One recurring theme in many of these opinions is that they are based on, at best, the current state of AI-augmented programming or, at worst, an outdated understanding of the state from last year. The field is moving so rapidly that it is challenging to keep up and make good arguments about where it is headed.

Perhaps because it’s hard to understand the direction of AI-augmented programming, many arguments look at it in terms of how things have worked in the past. By now, it should be clear that with such a massive paradigm shift, this doesn’t always work.

More than just faster coding

Just like people of the past thought of cars as horseless carriages, people today might think of AI-augmented programming as something that makes you write code faster. This thinking is partly correct but is somewhat limited and can be misleading. Writing code faster does not automatically lead to delivering higher-quality software faster, and it certainly does not lead to better outcomes on its own.

The software industry has a long-standing tradition of overemphasizing output over outcomes. New methodologies like agile development and DevOps have often been seen by many as tools for delivering more software faster. It looks like this same trend is also continuing with AI-augmented programming, with a lot of the conversation revolving around productivity as measured by lines of code produced. Less attention is given to how we could make use of AI for better outcomes. However, a simple program with good product-to-market fit is better than a complex one without.

Rather than thinking about AI-augmented programming in terms of how programming has worked in the past, we could also look at what it enables that wasn’t possible before. What new use cases does it allow that were either impossible or impractical in the past? How should we change our behaviors due to these new use cases? Thinking this way can lead to better insights.

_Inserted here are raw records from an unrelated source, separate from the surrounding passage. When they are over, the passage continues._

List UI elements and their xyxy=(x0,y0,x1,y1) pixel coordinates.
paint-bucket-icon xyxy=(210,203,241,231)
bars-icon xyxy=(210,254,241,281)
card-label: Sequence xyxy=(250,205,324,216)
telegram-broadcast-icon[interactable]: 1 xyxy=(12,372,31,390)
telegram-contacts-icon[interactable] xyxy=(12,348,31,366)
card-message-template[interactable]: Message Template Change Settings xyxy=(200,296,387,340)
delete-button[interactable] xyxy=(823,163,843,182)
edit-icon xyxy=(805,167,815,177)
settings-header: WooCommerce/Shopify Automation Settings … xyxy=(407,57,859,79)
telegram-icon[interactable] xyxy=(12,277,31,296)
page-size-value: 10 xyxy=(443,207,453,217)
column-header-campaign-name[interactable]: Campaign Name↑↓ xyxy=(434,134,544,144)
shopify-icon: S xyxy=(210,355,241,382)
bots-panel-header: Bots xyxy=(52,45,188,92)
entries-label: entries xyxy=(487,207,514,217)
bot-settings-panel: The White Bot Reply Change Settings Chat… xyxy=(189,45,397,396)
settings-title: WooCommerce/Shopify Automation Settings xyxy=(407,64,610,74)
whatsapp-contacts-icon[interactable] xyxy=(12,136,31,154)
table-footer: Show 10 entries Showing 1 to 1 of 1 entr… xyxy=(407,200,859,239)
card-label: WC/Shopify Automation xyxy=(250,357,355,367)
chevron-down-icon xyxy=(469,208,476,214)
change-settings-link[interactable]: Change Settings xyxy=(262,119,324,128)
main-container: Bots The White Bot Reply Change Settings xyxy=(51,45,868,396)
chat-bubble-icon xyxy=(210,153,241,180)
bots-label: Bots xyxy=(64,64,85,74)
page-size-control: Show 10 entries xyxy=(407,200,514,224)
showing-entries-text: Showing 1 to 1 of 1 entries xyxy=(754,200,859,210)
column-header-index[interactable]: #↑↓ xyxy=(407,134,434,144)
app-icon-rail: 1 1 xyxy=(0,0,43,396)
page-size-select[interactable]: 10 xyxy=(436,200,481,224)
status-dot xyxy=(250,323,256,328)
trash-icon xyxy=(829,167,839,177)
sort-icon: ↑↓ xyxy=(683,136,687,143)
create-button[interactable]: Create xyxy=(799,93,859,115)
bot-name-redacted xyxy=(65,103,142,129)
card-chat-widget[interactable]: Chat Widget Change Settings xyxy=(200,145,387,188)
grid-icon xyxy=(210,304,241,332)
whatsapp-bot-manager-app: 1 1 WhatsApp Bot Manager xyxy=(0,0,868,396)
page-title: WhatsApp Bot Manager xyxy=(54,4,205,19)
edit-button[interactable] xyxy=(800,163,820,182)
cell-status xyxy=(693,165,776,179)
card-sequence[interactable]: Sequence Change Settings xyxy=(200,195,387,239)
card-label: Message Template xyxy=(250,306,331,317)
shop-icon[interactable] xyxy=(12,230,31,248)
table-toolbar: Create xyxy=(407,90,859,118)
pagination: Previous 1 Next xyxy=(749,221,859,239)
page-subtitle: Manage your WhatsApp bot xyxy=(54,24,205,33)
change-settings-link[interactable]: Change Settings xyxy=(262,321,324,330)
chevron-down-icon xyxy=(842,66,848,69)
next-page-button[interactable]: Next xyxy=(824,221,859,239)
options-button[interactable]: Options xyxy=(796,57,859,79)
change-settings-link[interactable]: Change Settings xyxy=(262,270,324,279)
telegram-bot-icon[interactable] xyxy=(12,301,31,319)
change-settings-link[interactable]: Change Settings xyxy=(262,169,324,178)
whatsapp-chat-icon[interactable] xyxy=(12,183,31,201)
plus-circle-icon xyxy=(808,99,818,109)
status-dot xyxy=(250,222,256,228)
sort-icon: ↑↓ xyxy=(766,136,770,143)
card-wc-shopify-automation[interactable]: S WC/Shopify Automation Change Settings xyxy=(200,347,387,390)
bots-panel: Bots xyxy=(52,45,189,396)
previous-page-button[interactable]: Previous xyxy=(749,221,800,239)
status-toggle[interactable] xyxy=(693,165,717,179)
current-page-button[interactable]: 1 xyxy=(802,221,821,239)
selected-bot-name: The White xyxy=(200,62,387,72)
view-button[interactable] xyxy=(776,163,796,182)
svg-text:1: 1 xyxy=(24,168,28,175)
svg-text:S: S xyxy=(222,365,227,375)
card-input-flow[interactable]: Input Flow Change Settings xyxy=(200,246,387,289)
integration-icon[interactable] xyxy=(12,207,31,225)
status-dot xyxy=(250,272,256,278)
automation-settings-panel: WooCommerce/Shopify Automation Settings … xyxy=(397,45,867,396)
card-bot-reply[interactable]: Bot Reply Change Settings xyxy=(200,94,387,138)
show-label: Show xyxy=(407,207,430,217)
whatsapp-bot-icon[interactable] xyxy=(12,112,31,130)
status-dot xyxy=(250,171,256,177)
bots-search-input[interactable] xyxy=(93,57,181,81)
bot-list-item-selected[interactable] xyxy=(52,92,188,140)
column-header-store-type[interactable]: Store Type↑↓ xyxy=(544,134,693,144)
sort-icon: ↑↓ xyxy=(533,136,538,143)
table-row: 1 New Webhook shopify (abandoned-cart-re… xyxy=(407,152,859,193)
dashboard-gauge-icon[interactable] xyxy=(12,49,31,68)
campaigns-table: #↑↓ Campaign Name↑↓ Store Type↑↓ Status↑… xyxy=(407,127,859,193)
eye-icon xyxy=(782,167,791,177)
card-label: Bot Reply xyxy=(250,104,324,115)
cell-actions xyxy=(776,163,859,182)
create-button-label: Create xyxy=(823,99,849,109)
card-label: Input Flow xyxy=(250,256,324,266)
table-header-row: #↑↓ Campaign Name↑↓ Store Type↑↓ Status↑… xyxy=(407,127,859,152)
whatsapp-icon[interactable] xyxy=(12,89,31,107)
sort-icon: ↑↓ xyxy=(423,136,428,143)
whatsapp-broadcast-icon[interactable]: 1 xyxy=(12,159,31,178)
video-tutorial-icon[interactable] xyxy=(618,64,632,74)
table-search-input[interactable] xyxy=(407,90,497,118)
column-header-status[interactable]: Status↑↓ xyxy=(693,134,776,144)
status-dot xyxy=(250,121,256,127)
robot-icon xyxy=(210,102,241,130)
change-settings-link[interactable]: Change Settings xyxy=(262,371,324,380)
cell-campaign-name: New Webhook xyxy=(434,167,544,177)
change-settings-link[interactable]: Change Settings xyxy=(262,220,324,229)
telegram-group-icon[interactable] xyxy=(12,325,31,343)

Explosion of experimentation

There’s been a lot of talk lately about vibe coding. The term was coined by Andrej Karpathy and defined as follows:

“There's a new kind of coding I call "vibe coding", where you fully give in to the vibes, embrace exponentials, and forget that the code even exists. … It's not too bad for throwaway weekend projects, but still quite amusing. I'm building a project or webapp, but it's not really coding - I just see stuff, say stuff, run stuff, and copy paste stuff, and it mostly works.”

Commentators often dismiss this type of coding as producing low-quality code and various security issues. That’s true, at least with the current models – you probably shouldn’t run this code in production, though some will do so anyway. But what if we think of what new use cases this type of programming enables?

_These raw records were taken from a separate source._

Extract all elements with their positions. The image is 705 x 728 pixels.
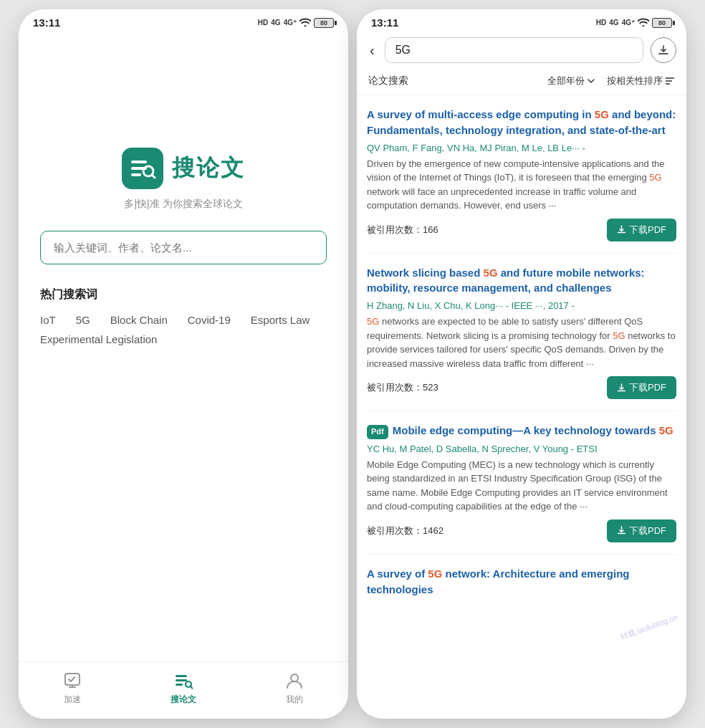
result-abstract-2: 5G networks are expected to be able to s… [367, 315, 676, 370]
result-title-2[interactable]: Network slicing based 5G and future mobi… [367, 265, 676, 297]
results-list: A survey of multi-access edge computing … [357, 95, 686, 719]
app-logo-icon [122, 148, 163, 189]
nav-label-speedup: 加速 [64, 694, 81, 706]
cite-count-2: 被引用次数：523 [367, 381, 438, 394]
hot-tag-blockchain[interactable]: Block Chain [110, 314, 168, 326]
nav-item-speedup[interactable]: 加速 [62, 671, 82, 706]
result-footer-3: 被引用次数：1462 下载PDF [367, 519, 676, 542]
filter-year[interactable]: 全部年份 [547, 75, 595, 87]
status-time-right: 13:11 [371, 16, 398, 29]
svg-rect-2 [131, 173, 141, 176]
cite-count-1: 被引用次数：166 [367, 224, 438, 236]
nav-item-mine[interactable]: 我的 [284, 671, 304, 706]
svg-rect-6 [176, 675, 187, 677]
result-card-1: A survey of multi-access edge computing … [367, 95, 676, 254]
back-button[interactable]: ‹ [367, 39, 378, 62]
pdf-badge-3: Pdf [367, 425, 388, 439]
logo-area: 搜论文 [122, 148, 245, 189]
hot-tag-covid[interactable]: Covid-19 [188, 314, 231, 326]
4gplus-icon-r: 4G⁺ [622, 19, 635, 27]
pdf-button-2[interactable]: 下载PDF [607, 376, 676, 399]
result-authors-3: YC Hu, M Patel, D Sabella, N Sprecher, V… [367, 444, 676, 454]
pdf-button-3[interactable]: 下载PDF [607, 519, 676, 542]
filter-bar: 论文搜索 全部年份 按相关性排序 [357, 70, 686, 95]
result-abstract-3: Mobile Edge Computing (MEC) is a new tec… [367, 458, 676, 514]
pdf-button-1[interactable]: 下载PDF [607, 219, 676, 241]
svg-line-4 [152, 175, 155, 178]
result-abstract-1: Driven by the emergence of new compute-i… [367, 157, 676, 213]
speedup-icon [62, 671, 82, 691]
result-card-4: A survey of 5G network: Architecture and… [367, 555, 676, 615]
svg-point-11 [291, 674, 298, 681]
hot-tag-esports[interactable]: Esports Law [251, 314, 310, 326]
4gplus-icon: 4G⁺ [284, 19, 297, 27]
4g-icon-r: 4G [609, 19, 618, 27]
result-card-3: PdfMobile edge computing—A key technolog… [367, 411, 676, 555]
nav-label-mine: 我的 [286, 694, 303, 706]
download-button[interactable] [651, 37, 676, 63]
hot-section-title: 热门搜索词 [40, 287, 327, 302]
result-footer-2: 被引用次数：523 下载PDF [367, 376, 676, 399]
search-bar [385, 37, 643, 63]
hot-tags-container: IoT 5G Block Chain Covid-19 Esports Law … [40, 314, 327, 345]
svg-rect-8 [176, 684, 183, 686]
cite-count-3: 被引用次数：1462 [367, 525, 443, 537]
filter-sort[interactable]: 按相关性排序 [607, 75, 675, 87]
battery-icon: 80 [314, 18, 334, 28]
wifi-icon [299, 18, 311, 28]
mine-icon [284, 671, 304, 691]
result-search-input[interactable] [395, 44, 633, 57]
4g-icon: 4G [271, 19, 280, 27]
nav-label-search: 搜论文 [171, 694, 196, 706]
result-footer-1: 被引用次数：166 下载PDF [367, 219, 676, 241]
wifi-icon-r [638, 18, 649, 28]
svg-line-10 [191, 686, 193, 689]
result-authors-2: H Zhang, N Liu, X Chu, K Long··· - IEEE … [367, 300, 676, 311]
hd-icon: HD [258, 19, 268, 27]
hd-icon-r: HD [596, 19, 606, 27]
svg-rect-7 [176, 679, 187, 681]
home-search-input[interactable] [40, 231, 327, 264]
search-nav-icon [173, 671, 193, 691]
result-title-3[interactable]: PdfMobile edge computing—A key technolog… [367, 423, 676, 439]
hot-tag-iot[interactable]: IoT [40, 314, 56, 326]
bottom-nav: 加速 搜论文 [19, 661, 348, 719]
result-authors-1: QV Pham, F Fang, VN Ha, MJ Piran, M Le, … [367, 143, 676, 153]
battery-icon-r: 80 [652, 18, 672, 28]
app-name: 搜论文 [172, 153, 245, 184]
result-title-1[interactable]: A survey of multi-access edge computing … [367, 107, 676, 138]
nav-item-search[interactable]: 搜论文 [171, 671, 196, 706]
hot-tag-5g[interactable]: 5G [76, 314, 90, 326]
hot-tag-experimental[interactable]: Experimental Legislation [40, 333, 157, 345]
svg-rect-0 [131, 161, 147, 163]
status-time-left: 13:11 [33, 16, 60, 29]
result-title-4[interactable]: A survey of 5G network: Architecture and… [367, 566, 676, 603]
app-subtitle: 多|快|准 为你搜索全球论文 [124, 198, 242, 211]
result-card-2: Network slicing based 5G and future mobi… [367, 254, 676, 412]
filter-label: 论文搜索 [368, 75, 408, 87]
search-header: ‹ [357, 33, 686, 70]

One of the core principles of DevOps listed in The DevOps Handbook is a culture of continual experimentation and learning. When you can generate code much faster, you can build many more demos, prototypes, and proofs-of-concept. This experimentation allows you to discover the right thing to build quicker and to demonstrate and communicate ideas more effectively to your coworkers.

However, you need to be mindful not to consider these experiments production-quality and be sure to throw away the code once it has served its purpose. Sometimes, there can be an aversion to throwing away the prototype since it’s basically working, and effort went into building it. If the effort needed is significantly reduced, that might also help to let go of the prototypes more easily.

Show, don’t just tell

As a practical example of this approach, I recently created a demo of a web application for a customer using what could be called a structured approach to vibe coding. I had a concrete description of the data model I wanted to use in JSON format. I specified the technologies I wanted to use based on my familiarity with them, and iteratively built the web app with the AI writing most of the code. I finished the application in about one workday’s worth of hours while also working on other stuff, and I recorded a demo of the application and shared it in Slack for comments. I could have done this without AI, but it probably would have taken a week or two, which is quite a lot for what I intended to be a throwaway demo. The exercise served its purpose well: Showing what the intended workflow with this application could look like in the future, and getting people excited about the possibilities of automation.

Another benefit is that you don’t need to be a programmer to create these prototypes. Anyone can create something to communicate an idea quickly or to turn a vague idea in their head into something more concrete. You can start with a prompt to generate your concept, then refine the app the AI created a couple of times before showing it to someone else for feedback. You can either do this from scratch with a fresh codebase or add features to an existing codebase.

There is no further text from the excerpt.